> [INPUT DATA]
☆ ☆ ☆ ☆ ☆ ☆ ☆

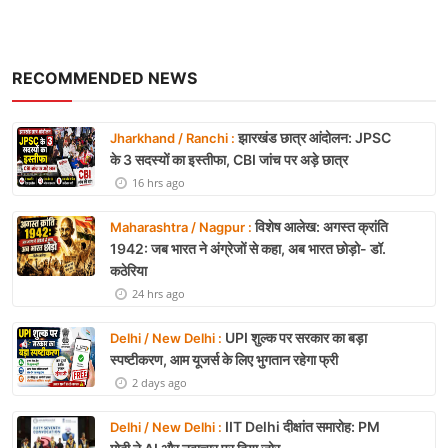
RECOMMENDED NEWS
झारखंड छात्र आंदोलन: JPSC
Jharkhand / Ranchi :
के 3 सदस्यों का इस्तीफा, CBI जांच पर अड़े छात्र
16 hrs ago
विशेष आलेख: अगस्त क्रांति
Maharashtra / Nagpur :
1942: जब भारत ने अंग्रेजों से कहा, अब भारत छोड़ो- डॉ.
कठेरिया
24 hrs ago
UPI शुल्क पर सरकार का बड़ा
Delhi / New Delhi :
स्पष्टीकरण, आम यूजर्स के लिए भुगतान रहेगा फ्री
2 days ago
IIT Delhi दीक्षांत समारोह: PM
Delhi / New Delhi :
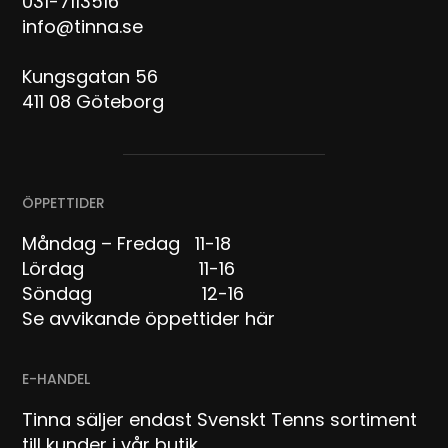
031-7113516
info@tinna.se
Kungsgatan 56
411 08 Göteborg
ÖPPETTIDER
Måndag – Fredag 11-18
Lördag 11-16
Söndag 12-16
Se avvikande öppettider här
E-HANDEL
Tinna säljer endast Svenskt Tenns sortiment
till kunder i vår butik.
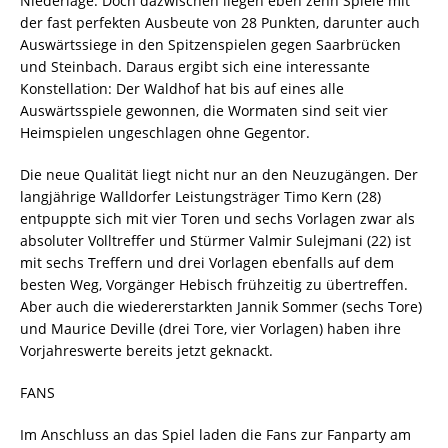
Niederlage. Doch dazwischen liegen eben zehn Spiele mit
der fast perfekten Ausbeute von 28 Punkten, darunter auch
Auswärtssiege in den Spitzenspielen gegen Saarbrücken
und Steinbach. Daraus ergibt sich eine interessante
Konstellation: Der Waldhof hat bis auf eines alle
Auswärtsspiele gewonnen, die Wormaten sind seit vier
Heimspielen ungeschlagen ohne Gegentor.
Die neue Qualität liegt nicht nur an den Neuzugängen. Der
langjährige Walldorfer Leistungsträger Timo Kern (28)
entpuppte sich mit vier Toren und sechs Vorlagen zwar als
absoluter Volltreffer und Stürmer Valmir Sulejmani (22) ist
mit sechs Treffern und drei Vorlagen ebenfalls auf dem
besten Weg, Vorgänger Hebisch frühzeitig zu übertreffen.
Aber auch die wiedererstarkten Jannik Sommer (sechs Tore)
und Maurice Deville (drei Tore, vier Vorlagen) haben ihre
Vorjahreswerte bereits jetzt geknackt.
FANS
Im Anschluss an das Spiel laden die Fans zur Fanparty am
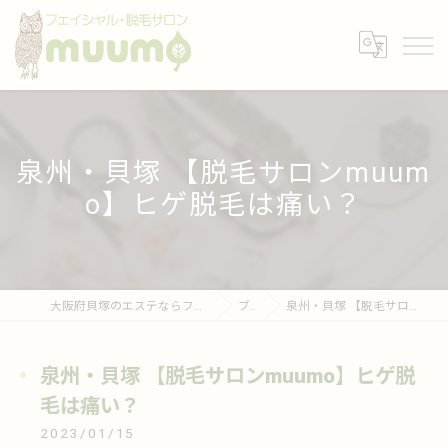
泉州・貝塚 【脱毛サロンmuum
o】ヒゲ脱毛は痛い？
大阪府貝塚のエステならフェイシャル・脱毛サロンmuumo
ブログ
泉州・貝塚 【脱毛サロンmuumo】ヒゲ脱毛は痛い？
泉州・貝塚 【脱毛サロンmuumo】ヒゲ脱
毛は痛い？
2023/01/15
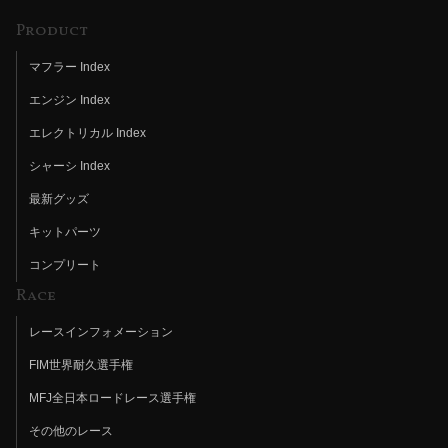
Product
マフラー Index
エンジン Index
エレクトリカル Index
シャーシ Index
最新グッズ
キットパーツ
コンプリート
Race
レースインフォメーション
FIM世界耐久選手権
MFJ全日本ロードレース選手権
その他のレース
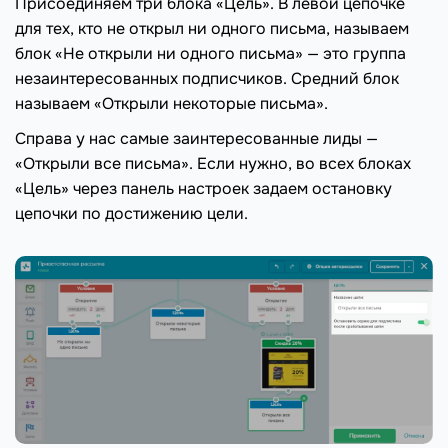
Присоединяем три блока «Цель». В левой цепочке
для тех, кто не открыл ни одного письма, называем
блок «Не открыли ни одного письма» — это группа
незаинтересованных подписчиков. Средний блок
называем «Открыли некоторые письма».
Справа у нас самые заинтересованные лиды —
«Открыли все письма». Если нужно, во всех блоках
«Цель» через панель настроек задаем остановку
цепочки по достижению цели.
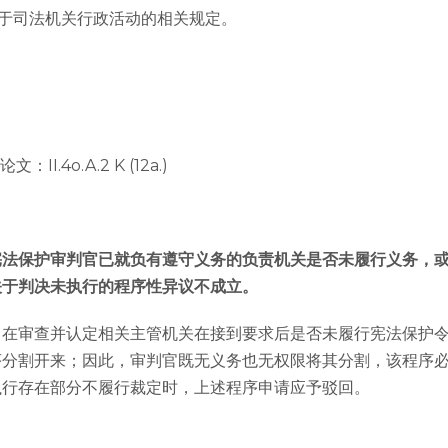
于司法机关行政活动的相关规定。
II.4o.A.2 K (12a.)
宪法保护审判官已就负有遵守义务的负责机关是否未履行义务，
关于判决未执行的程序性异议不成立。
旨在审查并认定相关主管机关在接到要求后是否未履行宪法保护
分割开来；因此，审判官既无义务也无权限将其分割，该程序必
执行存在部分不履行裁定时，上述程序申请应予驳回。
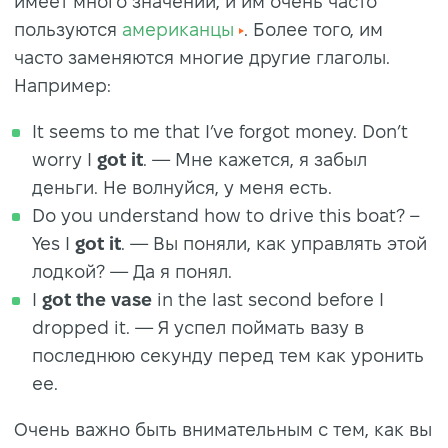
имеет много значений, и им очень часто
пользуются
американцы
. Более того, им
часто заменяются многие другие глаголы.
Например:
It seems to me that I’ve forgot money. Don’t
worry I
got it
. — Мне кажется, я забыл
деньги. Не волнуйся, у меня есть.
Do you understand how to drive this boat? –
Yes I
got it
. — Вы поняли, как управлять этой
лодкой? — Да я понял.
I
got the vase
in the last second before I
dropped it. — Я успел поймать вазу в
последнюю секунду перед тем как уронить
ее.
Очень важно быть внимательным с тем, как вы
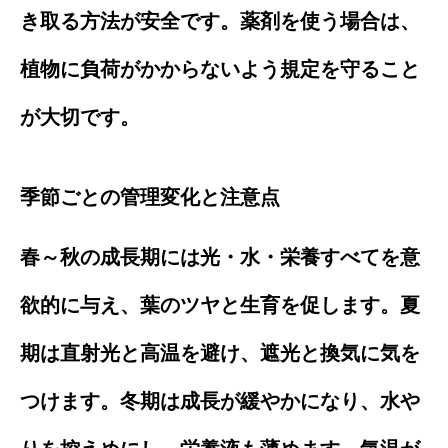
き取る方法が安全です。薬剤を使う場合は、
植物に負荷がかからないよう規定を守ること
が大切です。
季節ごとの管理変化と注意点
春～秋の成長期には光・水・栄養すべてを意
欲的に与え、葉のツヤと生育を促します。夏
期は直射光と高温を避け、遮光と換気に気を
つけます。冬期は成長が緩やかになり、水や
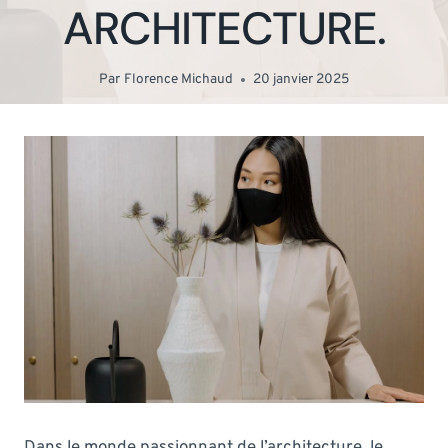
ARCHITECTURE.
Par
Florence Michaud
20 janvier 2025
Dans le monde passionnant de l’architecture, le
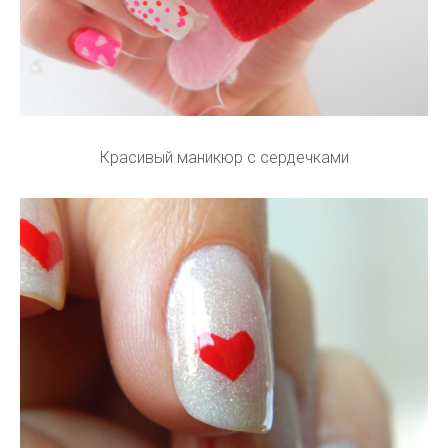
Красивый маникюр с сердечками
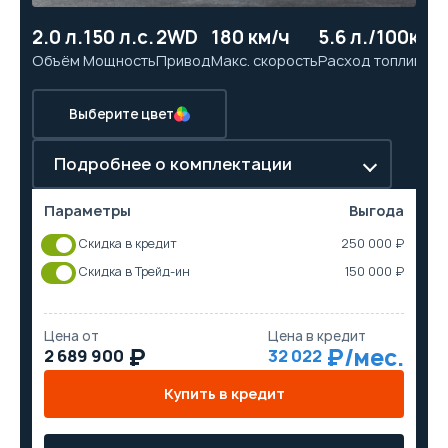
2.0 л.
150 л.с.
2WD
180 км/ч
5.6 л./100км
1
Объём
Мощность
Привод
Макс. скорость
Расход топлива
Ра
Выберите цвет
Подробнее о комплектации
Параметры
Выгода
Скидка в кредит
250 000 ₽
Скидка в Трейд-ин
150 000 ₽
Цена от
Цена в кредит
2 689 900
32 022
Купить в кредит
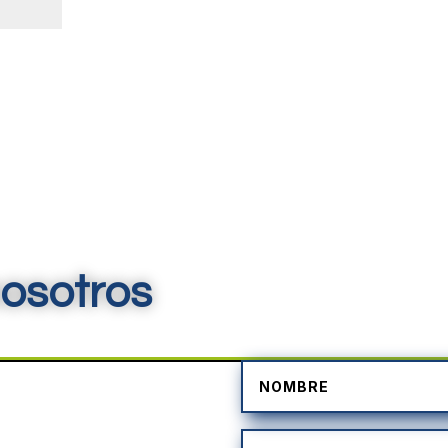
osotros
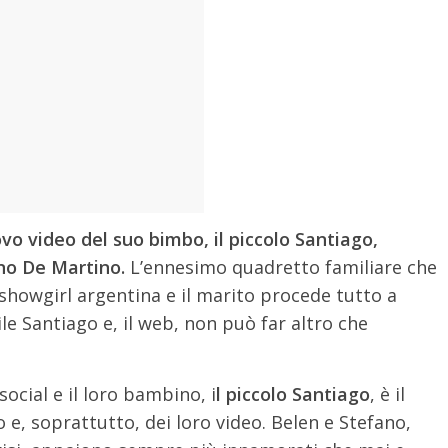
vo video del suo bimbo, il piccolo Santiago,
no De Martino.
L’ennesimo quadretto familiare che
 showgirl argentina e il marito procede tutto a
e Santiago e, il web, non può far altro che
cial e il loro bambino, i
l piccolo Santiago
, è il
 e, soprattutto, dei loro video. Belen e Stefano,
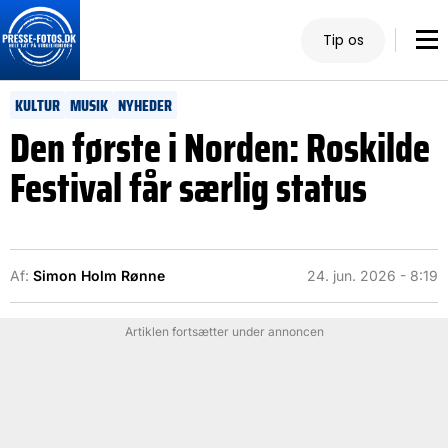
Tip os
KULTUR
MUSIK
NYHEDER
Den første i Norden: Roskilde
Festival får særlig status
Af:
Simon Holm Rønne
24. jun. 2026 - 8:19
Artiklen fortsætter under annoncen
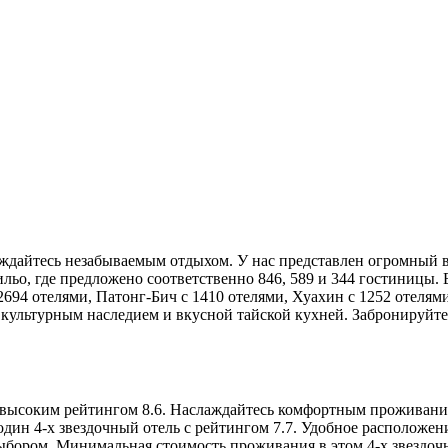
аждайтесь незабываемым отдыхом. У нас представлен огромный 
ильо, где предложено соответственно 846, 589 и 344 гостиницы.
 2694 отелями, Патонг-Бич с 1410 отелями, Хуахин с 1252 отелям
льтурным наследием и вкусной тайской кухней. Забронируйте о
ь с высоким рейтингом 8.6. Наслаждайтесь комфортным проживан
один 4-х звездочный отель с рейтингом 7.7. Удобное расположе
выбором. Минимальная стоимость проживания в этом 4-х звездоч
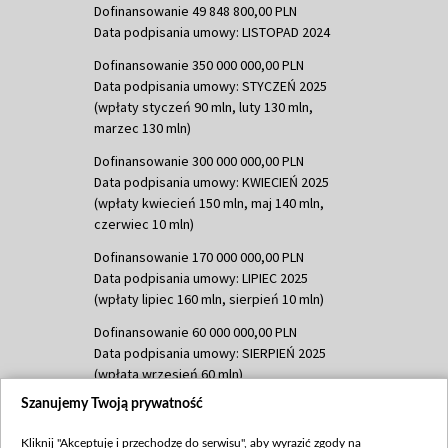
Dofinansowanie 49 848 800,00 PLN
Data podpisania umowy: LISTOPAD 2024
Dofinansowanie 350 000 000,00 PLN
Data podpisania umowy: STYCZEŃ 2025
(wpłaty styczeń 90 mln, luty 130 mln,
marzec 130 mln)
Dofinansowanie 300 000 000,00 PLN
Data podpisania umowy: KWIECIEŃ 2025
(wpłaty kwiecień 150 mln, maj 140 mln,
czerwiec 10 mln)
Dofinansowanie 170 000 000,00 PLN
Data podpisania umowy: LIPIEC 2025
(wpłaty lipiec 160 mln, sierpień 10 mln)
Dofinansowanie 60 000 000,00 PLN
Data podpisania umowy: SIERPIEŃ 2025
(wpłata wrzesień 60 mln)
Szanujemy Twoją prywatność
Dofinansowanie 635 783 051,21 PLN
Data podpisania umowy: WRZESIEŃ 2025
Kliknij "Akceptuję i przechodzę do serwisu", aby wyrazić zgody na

☆ ☆ ☆ ☆ ☆ ☆ ☆

> [REQUIRED WORK] Throughout the data above, copy all lines where the word "video" is found.

> [EXPECTED ANSWER]
vo video del suo bimbo, il piccolo Santiago,
 e, soprattutto, dei loro video. Belen e Stefano,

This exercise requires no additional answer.